Uwe verliebte sich augenblicklich in Sven. Dessen blonde, kurze Haare waren verwuschelt, wie frisch aus dem Bett aufgestanden. Nur dass jetzt Abend war und sie sich auf der Eröffnungsfeier eines neuen Restaurants befanden. Sven war der Inhaber dieses erlesenen Gourmettempels. Und gleichzeitig Chef de Cuisine.

Viele geladene Gäste standen um Sven herum.

Uwe war Jennifers Begleiter. Seine kleine Jenny, seine Schwester, die gerade keinen Freund hatte, aber unbedingt der Einladung folgen wollte. Eigentlich war er nicht auf den Schicki-Micki-Kram erpicht gewesen, Jenny hatte ihn so lange mit flehenden Augen angeschaut, Drohungen ausgesprochen, dass sie nicht mehr seine Lieblingsschwester wäre und sich dann den nächsten Penner schnappen würde, um sich von dem vögeln zu lassen, dass er nach dem letzten Argument dann zustimmte. Wählerisch war sie noch nie gewesen.
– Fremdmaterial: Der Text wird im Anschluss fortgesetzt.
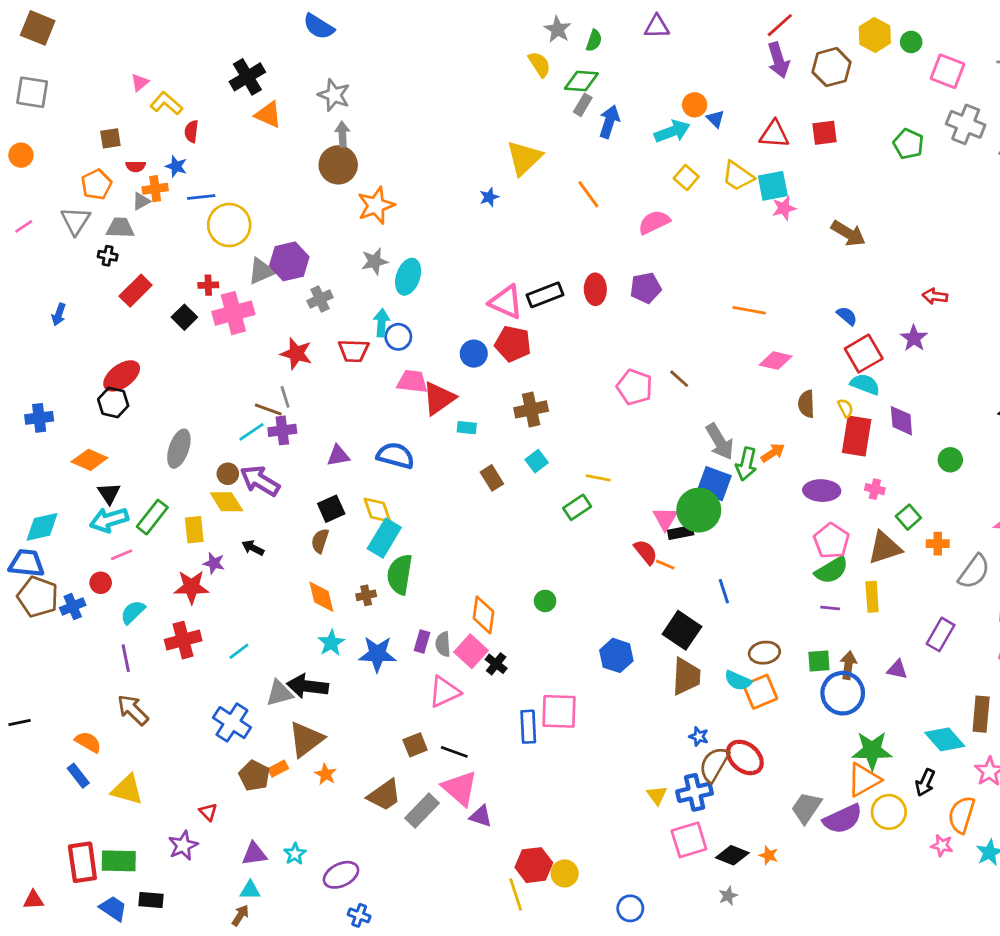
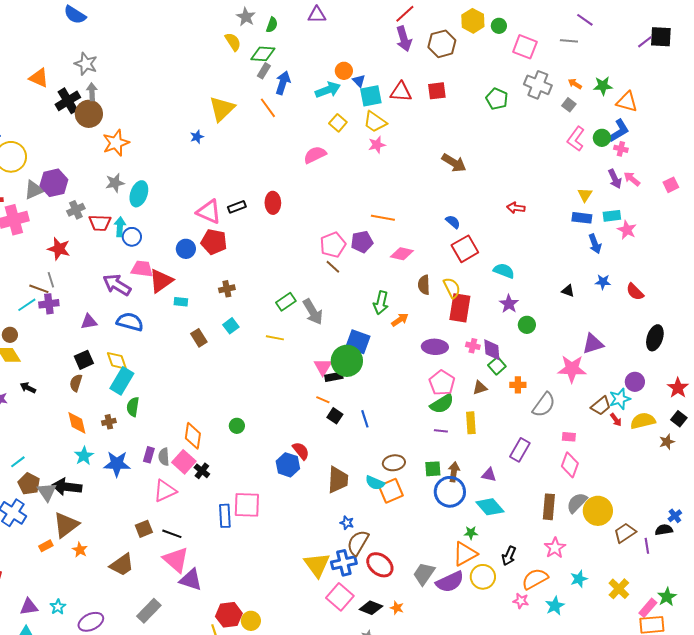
black cross: (247, 77) -> (68, 101), moved
cyan square: (773, 186) -> (371, 96), moved
orange line: (588, 194) -> (268, 108), moved
pink star: (784, 208) -> (377, 145), moved
purple pentagon: (646, 288) -> (362, 242), moved
black rectangle: (545, 295) -> (237, 207), size x0.7
purple star: (914, 338) -> (509, 304), moved
red trapezoid: (354, 351) -> (100, 223), moved
cyan semicircle: (865, 384) -> (504, 271), moved
pink pentagon: (634, 387) -> (333, 245), moved, turned 30
yellow semicircle: (845, 408) -> (452, 288), size x1.5
brown cross: (531, 409) -> (227, 289), size x0.7
purple diamond: (901, 421) -> (492, 350), moved
gray arrow: (720, 442) -> (313, 312), moved
green arrow: (746, 464) -> (381, 303), moved
purple arrow: (260, 481) -> (117, 285), moved
green rectangle: (577, 507) -> (286, 302), moved
brown triangle: (885, 548) -> (480, 388), size x0.6
red semicircle: (646, 552) -> (301, 451), moved
green semicircle: (400, 574) -> (133, 407), size x0.7
black square: (682, 630) -> (335, 416), moved, size x0.6
gray triangle: (280, 693) -> (47, 492), turned -50
cyan diamond: (945, 739) -> (490, 507), moved
green star: (872, 750) -> (471, 533), size x0.5
red ellipse: (745, 757) -> (380, 565), moved
brown pentagon: (254, 776) -> (29, 484), moved
yellow triangle: (657, 795) -> (317, 565), size x1.8
gray rectangle: (422, 811) -> (149, 611), moved
orange semicircle: (961, 815) -> (535, 579), turned 44
purple triangle: (481, 816) -> (191, 580), size x1.4
pink square: (689, 840) -> (340, 597), turned -32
Also traute er ihr auch einen Penner zu. Und das war so mit eins der letzten Dinge, die Uwe bei seiner kleinen Schwester erleben wollte.

Nun stand er in dem Restaurant und schaute sich die Menschentraube um Sven an. Es schien, als wäre Sven ein neuer Gott am Kochhimmel. Und er lächelte alle an, erzählte und gestikulierte. Die Gäste hingen gebannt an seinen Lippen, beobachteten jede Bewegung. Uwe fand das lächerlich.

Ein Mann wie andere auch. Was faszinierte die Menschen immer nur so an anderen, dass sie wie Groupies um einen herum waren? War es der Ruhm? Sein Können, Lebensmitteln eine extravagante Prägung zu geben? Oder fanden sie den Mensch an sich faszinierend?

Auch Uwe war sich bewusst, dass er an Svens Lippen hing. Aber ihn interessierte dabei nicht, was er sprach. Hörte nur seine Stimme, sein Lachen, welches so natürlich klang.

Alles daran war authentisch, nichts gekünstelt, wie viele Leute es taten, die im Rampenlicht standen. In seinem Inneren kochte eine Leidenschaft hoch. Seine Leidenschaft. Uwe liebte authentische Personen. Und er verliebte sich nur in solche. Das Geschlecht war ihm dabei egal. Nur meistens waren es junge Männer. Ein gewisses Maß an Intelligenz setzte er voraus. Schließlich stellte er hohe Ansprüche an Konversationen und auch gutes Auftreten.

Alle klatschten Beifall und Uwe erwachte aus seinem Tagtraum.

Das Buffet war eröffnet. Mit Tellern und Besteck bewaffnet, strömten die Massen an die Tische, auf denen Sven und seine Mitarbeiter die Speisen kunstvoll serviert hatten. Die Fressschlacht hatte begonnen. Uwe sah, dass Sven, ebenso wie er selbst, abseits stand. Sein Blick wirkte verklärt, wenn nicht sogar traurig. Als ob es ihn betrüben würde, dass seine kulinarischen Kunstwerke zerstört werden.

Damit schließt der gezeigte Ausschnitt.